#### EXERCISE MATERIALS:
○ ○ ○
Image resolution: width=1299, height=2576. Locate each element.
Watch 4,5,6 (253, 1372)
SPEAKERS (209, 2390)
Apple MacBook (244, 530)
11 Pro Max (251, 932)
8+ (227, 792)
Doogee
○ ○ ○
#### WORK ITEM:
This exercise requires an exact copy of all the records.

#### RESULT:
Image resolution: width=1299, height=2576. Locate each element.
Watch 4,5,6 (253, 1372)
SPEAKERS (209, 2390)
Apple MacBook (244, 530)
11 Pro Max (251, 932)
8+ (227, 792)
Doogee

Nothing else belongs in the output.